Contributor(s): Chris Walker

In the best of all possible worlds, Tibetan webpages should look and behave the same everywhere. That is to say, it shouldn't matter whether your visitors are coming from a Mac, Windows, or Linux environment. Their choice of web client software, as well, should not hinder their experience of your site. Recent versions of Safari, Firefox, Opera, and Internet Explorer are all powerful enough to render standard Tibetan Unicode webpages. The operative word here is "standard," as this concept has special connotation for web developers. To make your Tibetan webpages robust and rational, you need to follow a web-standards approach. This guide should offer some help.

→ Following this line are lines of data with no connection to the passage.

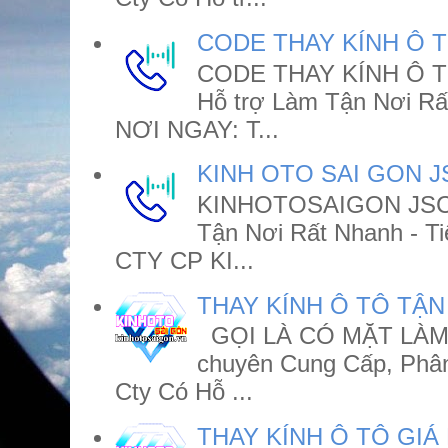
CODE THAY KÍNH Ô 
CODE THAY KÍNH Ô TÔ 
Hỗ trợ Làm Tận Nơi R
NƠI NGAY: T...
KINH OTO SAI GON J
KINHOTOSAIGON JSC Ct
Tận Nơi Rất Nhanh - 
CTY CP KI...
THAY KÍNH Ô TÔ TẬN
GỌI LÀ CÓ MẶT LÀM 
chuyên Cung Cấp, Phân
Cty Có Hỗ ...
THAY KÍNH Ô TÔ GIÁ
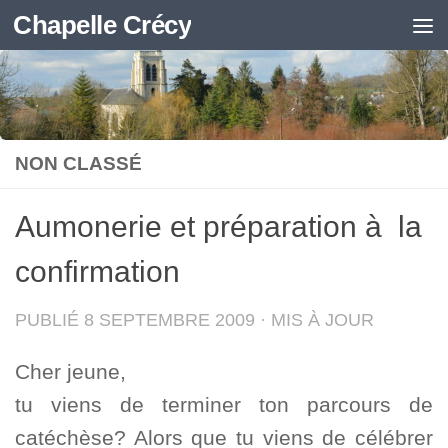
Chapelle Crécy
Skip to content
NON CLASSÉ
Aumonerie et préparation à la
confirmation
PUBLIÉ
8 SEPTEMBRE 2009
· MIS À JOUR
Cher jeune,
tu viens de terminer ton parcours de
catéchèse? Alors que tu viens de célébrer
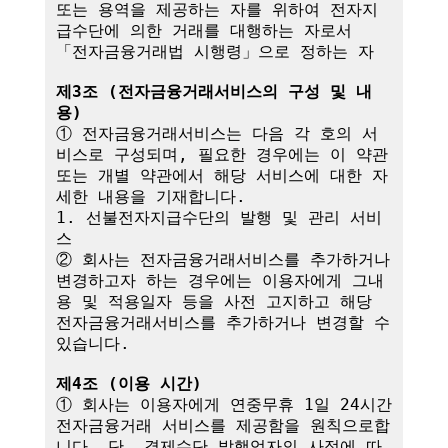
또는 용역을 제공하는 자를 위하여 전자지
급수단에 의한 거래를 대행하는 자로서 
「전자금융거래법 시행령」으로 정하는 자

제3조 (전자금융거래서비스의 구성 및 내
용)
① 전자금융거래서비스는 다음 각 호의 서
비스로 구성되며, 필요한 경우에는 이 약관
또는 개별 약관에서 해당 서비스에 대한 자
세한 내용을 기재합니다.

1. 선불전자지급수단의 발행 및 관리 서비
스

② 회사는 전자금융거래서비스를 추가하거나 
변경하고자 하는 경우에는 이용자에게 그내
용 및 적용일자 등을 사전 고지하고 해당 
전자금융거래서비스를 추가하거나 변경할 수 
있습니다.

제4조 (이용 시간)
① 회사는 이용자에게 연중무휴 1일 24시간 
전자금융거래 서비스를 제공함을 원칙으로합
니다. 단, 결제수단 발행업자의 사정에 따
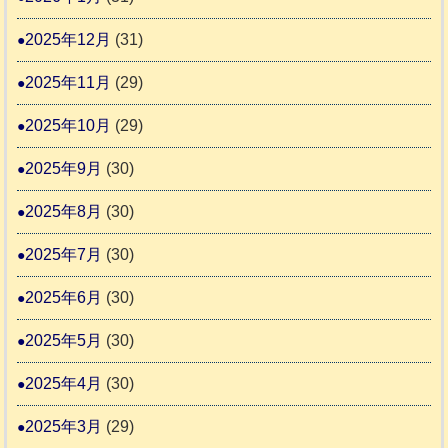
2025年12月
(31)
2
2025年11月
(29)
2025年10月
(29)
2025年9月
(30)
2025年8月
(30)
2025年7月
(30)
2025年6月
(30)
2025年5月
(30)
2025年4月
(30)
2025年3月
(29)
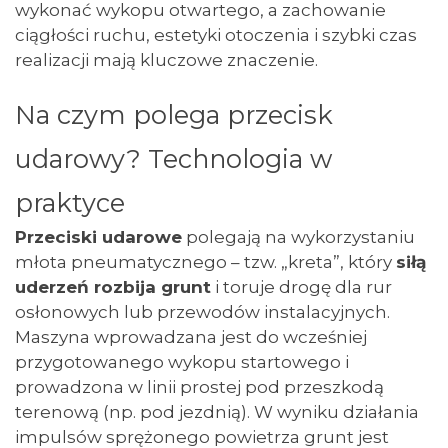
wykonać wykopu otwartego, a zachowanie
ciągłości ruchu, estetyki otoczenia i szybki czas
realizacji mają kluczowe znaczenie.
Na czym polega przecisk
udarowy? Technologia w
praktyce
Przeciski udarowe
polegają na wykorzystaniu
młota pneumatycznego – tzw. „kreta”, który
siłą
uderzeń rozbija grunt
i toruje drogę dla rur
osłonowych lub przewodów instalacyjnych.
Maszyna wprowadzana jest do wcześniej
przygotowanego wykopu startowego i
prowadzona w linii prostej pod przeszkodą
terenową (np. pod jezdnią). W wyniku działania
impulsów sprężonego powietrza grunt jest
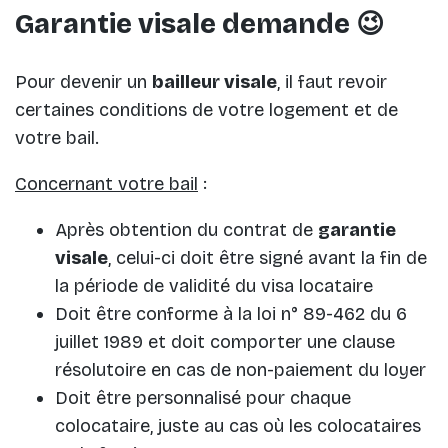
Garantie visale demande 😉
Pour devenir un
bailleur visale
, il faut revoir
certaines conditions de votre logement et de
votre bail.
Concernant votre bail
:
Après obtention du contrat de
garantie
visale
, celui-ci doit être signé avant la fin de
la période de validité du visa locataire
Doit être conforme à la loi n° 89-462 du 6
juillet 1989 et doit comporter une clause
résolutoire en cas de non-paiement du loyer
Doit être personnalisé pour chaque
colocataire, juste au cas où les colocataires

Any webpage that does not validate as a standard XHTML page is plainly poor design work and an invitation for future headaches. Wherein the past Tibetan webpages had to depend on all kinds off skillful hacks and cryptic encoding schemes, this practice has been nullified by Unicode, or rather, by the wide implementation of Unicode by the computer industry. With the advent of the Leopard for Mac, and Vista for Windows (both operating systems with Tibetan Unicode font and keyboards built in), there is simply no good excuse for building a non-standard Tibetan webpage. But enough with the lecture, let's dig in!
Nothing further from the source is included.